Chapter 3 of the Book "Algorithmic Game Theory" introduces an algorithm (page 8 of that PDF) to find mixed Nash equilibria for a bimatrix game $(A, B)$, which I struggle to understand.
($M$ and $N$ are the strategy sets of player 1 and 2, $m$ and $n$ are the number of respective strategies. Further, $x$ and $y$ are the mixed strategy vectors of player 1 and 2.)
Quote:
Algorithm 3.4 (Equilibria by support enumeration) Input: A nondegenerate bimatrix game. Output: All Nash equilibria of the game. Method: For each $k = 1, \ldots, \min{\{m, n\}}$ and each pair $(I, J)$ of $k$-sized subsets of $M$ and $N$, respectively, solve the equations $\sum_{i \in I}{x_i b_{ij}} = v$ for $j \in J$, $\sum_{i \in I}{x_i} = 1$, $\sum_{j \in J}{a_{ij} y_j} = u$, for $i \in I$, $\sum_{j \in J}{y_j} = 1$, and check that $x \ge 0, y \ge 0$, and that (3.2) holds for $x$ and analogously $y$.
Equation (3.2) is defined as
$x_i > 0 \implies (Ay)_i = u = \max{\{ (Ay)_k \mid k \in M}\}$
I fail to make any sense of this.
- Can anyone point out a different specification/explanation of the algorithm or describe it in different words?
Can anyone tell what is wrong with the following reasoning?

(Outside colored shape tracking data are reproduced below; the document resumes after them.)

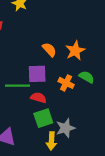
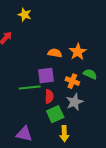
orange semicircle: (49, 50) -> (55, 53), turned -32
red semicircle: (38, 98) -> (49, 96), turned 80
gray star: (65, 128) -> (75, 102), moved

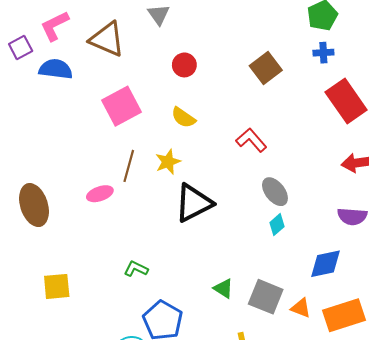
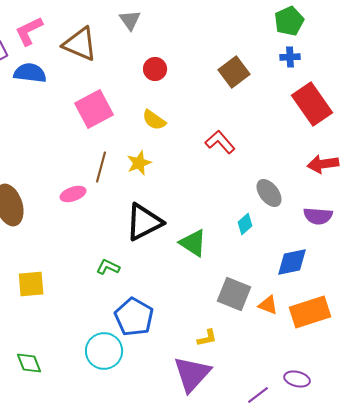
gray ellipse: (275, 192) -> (269, 193), moved
black triangle: (194, 203) -> (144, 222), moved
green triangle: (223, 288) -> (193, 243), moved, size x1.4

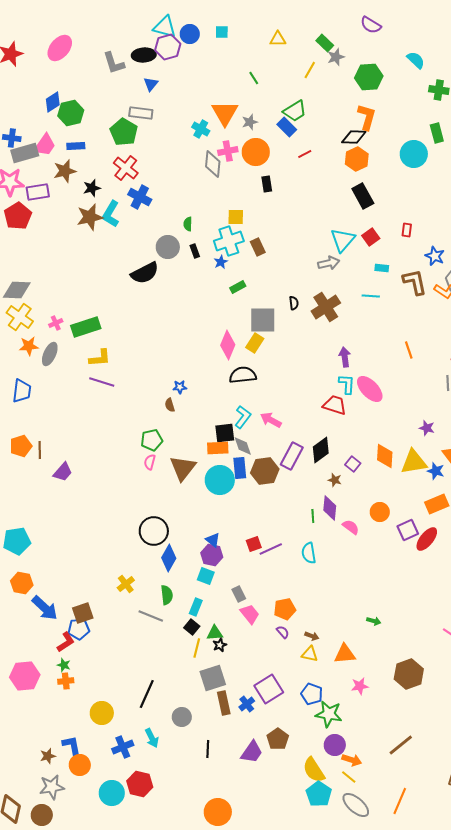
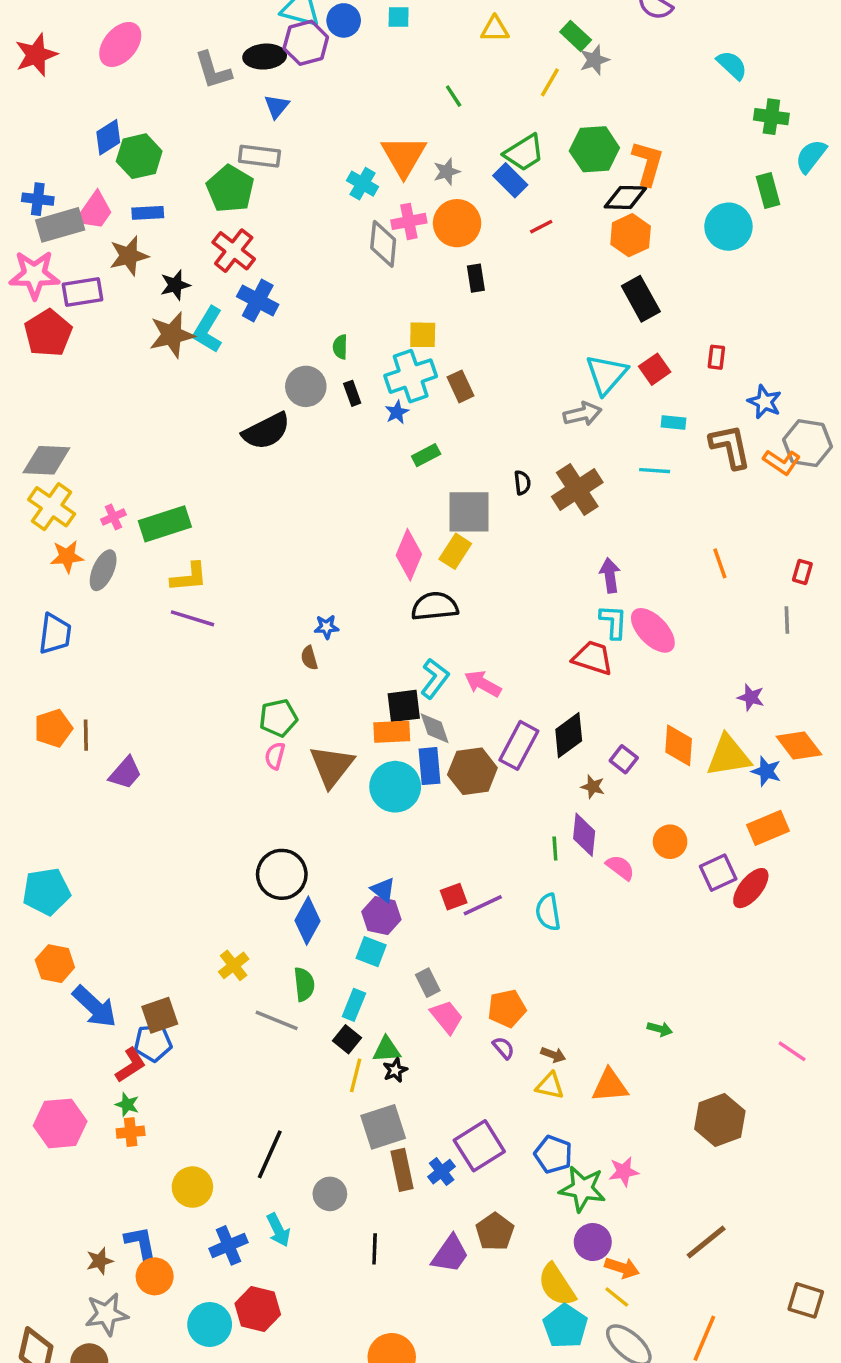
green hexagon: (369, 77) -> (594, 149), moved
pink star: (360, 686) -> (624, 1172), moved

"The algorithm description suggests that if the solution vectors $x$ and $y$ pass all checks, that the profile $(x, y)$ is then a Nash equilibrium. However, a square subgame of size 1 is a game in which both players have only one choice, and thus every $x$ and $y$ will trivially fulfill the conditions. This implies that every combination of pure strategies is a Nash equilibrium, which clearly cannot be true."